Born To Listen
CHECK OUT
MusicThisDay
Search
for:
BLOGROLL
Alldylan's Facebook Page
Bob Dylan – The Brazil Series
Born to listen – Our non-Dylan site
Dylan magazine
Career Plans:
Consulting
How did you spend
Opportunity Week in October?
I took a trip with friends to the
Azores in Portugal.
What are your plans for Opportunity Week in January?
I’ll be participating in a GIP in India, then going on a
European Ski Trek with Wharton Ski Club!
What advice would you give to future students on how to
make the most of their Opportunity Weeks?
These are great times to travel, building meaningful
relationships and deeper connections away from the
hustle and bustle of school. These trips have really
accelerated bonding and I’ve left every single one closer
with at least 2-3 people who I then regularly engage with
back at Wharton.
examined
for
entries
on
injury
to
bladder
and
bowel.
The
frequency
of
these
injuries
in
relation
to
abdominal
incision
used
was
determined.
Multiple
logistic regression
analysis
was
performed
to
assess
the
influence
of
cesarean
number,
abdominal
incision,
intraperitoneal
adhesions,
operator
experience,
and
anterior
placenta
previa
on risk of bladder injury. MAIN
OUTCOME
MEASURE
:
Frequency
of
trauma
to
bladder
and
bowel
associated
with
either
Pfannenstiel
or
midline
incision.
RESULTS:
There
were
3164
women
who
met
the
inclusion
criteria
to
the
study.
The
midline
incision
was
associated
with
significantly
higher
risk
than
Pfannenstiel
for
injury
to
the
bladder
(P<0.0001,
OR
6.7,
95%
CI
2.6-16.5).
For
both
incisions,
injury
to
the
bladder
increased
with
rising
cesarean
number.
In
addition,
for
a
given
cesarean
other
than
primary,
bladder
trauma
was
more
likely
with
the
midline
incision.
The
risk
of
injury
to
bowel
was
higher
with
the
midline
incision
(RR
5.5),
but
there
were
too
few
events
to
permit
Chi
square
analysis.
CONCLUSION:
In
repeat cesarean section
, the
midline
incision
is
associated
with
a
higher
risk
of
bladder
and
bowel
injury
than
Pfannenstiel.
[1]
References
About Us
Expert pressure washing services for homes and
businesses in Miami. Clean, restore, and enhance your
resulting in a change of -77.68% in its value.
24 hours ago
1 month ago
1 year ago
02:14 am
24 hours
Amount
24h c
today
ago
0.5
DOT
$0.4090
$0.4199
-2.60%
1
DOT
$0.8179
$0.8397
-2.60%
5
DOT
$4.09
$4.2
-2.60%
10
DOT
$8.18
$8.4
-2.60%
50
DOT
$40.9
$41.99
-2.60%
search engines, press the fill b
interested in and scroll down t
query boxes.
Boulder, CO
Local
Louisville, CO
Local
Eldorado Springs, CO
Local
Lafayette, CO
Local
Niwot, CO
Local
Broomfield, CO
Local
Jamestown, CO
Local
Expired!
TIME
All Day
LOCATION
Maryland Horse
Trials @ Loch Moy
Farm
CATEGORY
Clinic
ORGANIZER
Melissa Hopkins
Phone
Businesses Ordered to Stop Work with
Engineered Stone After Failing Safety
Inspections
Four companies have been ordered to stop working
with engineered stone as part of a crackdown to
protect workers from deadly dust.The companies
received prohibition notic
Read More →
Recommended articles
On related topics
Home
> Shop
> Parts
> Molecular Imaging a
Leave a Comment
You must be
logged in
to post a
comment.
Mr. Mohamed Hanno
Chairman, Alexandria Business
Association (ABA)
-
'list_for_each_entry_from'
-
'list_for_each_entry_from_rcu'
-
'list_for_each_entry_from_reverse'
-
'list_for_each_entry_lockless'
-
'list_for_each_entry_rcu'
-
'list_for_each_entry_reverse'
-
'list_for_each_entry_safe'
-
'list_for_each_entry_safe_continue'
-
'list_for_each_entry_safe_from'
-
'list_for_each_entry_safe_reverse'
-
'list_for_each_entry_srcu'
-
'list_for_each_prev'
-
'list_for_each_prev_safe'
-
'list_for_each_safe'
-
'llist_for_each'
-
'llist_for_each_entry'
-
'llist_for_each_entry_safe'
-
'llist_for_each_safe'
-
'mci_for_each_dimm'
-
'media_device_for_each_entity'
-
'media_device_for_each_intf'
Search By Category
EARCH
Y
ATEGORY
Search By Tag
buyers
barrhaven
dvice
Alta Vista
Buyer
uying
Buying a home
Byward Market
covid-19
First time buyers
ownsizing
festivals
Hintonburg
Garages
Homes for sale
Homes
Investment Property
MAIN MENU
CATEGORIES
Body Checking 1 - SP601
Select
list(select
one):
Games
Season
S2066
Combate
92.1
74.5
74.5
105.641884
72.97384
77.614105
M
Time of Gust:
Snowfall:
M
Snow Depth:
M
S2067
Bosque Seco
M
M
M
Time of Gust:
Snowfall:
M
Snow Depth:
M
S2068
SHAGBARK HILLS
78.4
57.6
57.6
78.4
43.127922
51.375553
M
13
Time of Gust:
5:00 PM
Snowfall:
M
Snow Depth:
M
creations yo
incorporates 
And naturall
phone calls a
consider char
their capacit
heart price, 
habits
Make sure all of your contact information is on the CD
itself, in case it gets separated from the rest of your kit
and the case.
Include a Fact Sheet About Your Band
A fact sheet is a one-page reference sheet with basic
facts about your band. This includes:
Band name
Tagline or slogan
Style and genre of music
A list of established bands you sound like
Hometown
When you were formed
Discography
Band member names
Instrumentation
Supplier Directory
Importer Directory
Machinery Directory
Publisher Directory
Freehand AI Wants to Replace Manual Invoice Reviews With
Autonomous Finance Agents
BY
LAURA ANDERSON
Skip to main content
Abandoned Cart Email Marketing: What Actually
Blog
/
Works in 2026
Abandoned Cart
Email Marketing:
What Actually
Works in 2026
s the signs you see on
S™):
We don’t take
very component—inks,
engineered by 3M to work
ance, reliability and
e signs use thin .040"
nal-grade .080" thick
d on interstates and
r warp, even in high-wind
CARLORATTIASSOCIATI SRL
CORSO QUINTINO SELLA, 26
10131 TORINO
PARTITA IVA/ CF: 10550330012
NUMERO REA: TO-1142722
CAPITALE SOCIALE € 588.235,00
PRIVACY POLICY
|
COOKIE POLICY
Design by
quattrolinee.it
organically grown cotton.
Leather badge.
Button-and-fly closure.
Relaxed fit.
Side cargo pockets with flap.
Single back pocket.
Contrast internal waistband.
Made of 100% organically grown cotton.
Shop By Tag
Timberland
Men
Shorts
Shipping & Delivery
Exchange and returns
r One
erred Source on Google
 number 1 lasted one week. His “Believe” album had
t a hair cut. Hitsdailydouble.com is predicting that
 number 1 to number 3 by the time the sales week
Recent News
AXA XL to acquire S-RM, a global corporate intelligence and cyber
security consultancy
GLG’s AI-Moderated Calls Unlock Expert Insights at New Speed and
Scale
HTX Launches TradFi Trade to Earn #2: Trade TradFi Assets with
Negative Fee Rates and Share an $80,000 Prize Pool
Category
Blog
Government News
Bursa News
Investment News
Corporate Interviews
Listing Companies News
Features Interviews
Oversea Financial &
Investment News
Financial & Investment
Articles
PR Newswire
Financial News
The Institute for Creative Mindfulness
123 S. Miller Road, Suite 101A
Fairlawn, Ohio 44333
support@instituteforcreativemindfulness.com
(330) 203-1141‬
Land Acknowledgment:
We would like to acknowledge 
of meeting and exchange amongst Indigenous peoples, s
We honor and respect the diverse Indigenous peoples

● **WORK INSTRUCTIONS**
Wherever the string "Directory" appears in the entries above, return the line it appears on.

● **RESPONSE AREA**
Supplier Directory
Importer Directory
Machinery Directory
Publisher Directory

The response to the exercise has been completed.